Mais la personnification est redoutable pour retenir les fonctions.
Après huit tomes, on ne regarde plus tout à fait un bilan sanguin avec les mêmes images en tête.
8 tomes pour aller jusqu’au bout de cet organisme cauchemardesque
Les Brigades Immunitaires Black est une série complète en 8 tomes.
La prépublication japonaise débute en 2018 dans le magazine Morning de Kodansha. Le huitième volume conclut l’histoire en 2021 au Japon.
Pika a publié l’intégralité en français dans sa collection seinen.
La série possède ainsi suffisamment de place pour dépasser largement les premières conséquences du tabac et de l’alcool. L’état du premier organisme se dégrade, les personnages connaissent ensuite un nouvel environnement et les problèmes deviennent progressivement beaucoup plus graves.
Le dernier tome clôt réellement leur parcours et pose enfin la question que toutes ces cellules attendent depuis le début : le corps va-t-il finir par prendre soin de lui autant qu’elles prennent soin de lui ?
Pourquoi commencer Les Brigades Immunitaires Black ?
Si vous avez aimé le principe des Brigades Immunitaires mais que vous voulez une version plus adulte, plus dure et beaucoup plus noire, ce spin-off est probablement le plus évident.
Le côté pédagogique fonctionne toujours. En revanche, l’ambiance change radicalement.
Le tabac, l’alcool, le stress ou le manque de sommeil ne deviennent pas de simples petites leçons de prévention. On voit leurs conséquences s’accumuler sur des cellules qui doivent continuer à travailler malgré tout.
Et lorsque la série aborde infarctus, diabète, dépression ou cancer, l’idée de départ prend une vraie force dramatique.

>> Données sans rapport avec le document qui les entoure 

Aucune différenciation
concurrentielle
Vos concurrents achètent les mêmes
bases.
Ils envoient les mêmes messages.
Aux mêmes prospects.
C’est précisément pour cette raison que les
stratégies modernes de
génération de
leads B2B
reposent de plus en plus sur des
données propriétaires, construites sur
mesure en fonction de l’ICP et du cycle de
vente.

Le manga peut être drôle, parfois très drôle, mais le rire vient souvent de l’absurdité de la situation : les seules personnes qui font absolument tout pour maintenir ce corps en vie sont justement celles qui n’ont aucun contrôle sur son mode de vie.
En huit tomes, Harada et Hatsuyoshiya réussissent ainsi à transformer un spin-off éducatif en véritable chronique de salariés biologiques au bord du burn-out.
Et après la lecture, si vous avez soudain envie de dormir correctement, boire un peu d’eau et manger quelque chose de raisonnable, ce n’est peut-être pas un hasard. Quelque part, une hématie vient probablement de pousser un énorme soupir de soulagement.
Lire plus
Les Brigades Immunitaires Black est une série complète en 8 tomes scénarisée par Shigemitsu Harada, dessinée par Issey Hatsuyoshiya et supervisée par Akane Shimizu. Cette version adulte des Brigades Immunitaires plonge les cellules dans un corps ravagé par le stress, le tabac, l’alcool et de nombreuses maladies. Un dernier conseil : si vos globules rouges pouvaient créer un groupe WhatsApp après avoir lu votre planning de la semaine, vous n’auriez probablement aucune envie de voir les messages.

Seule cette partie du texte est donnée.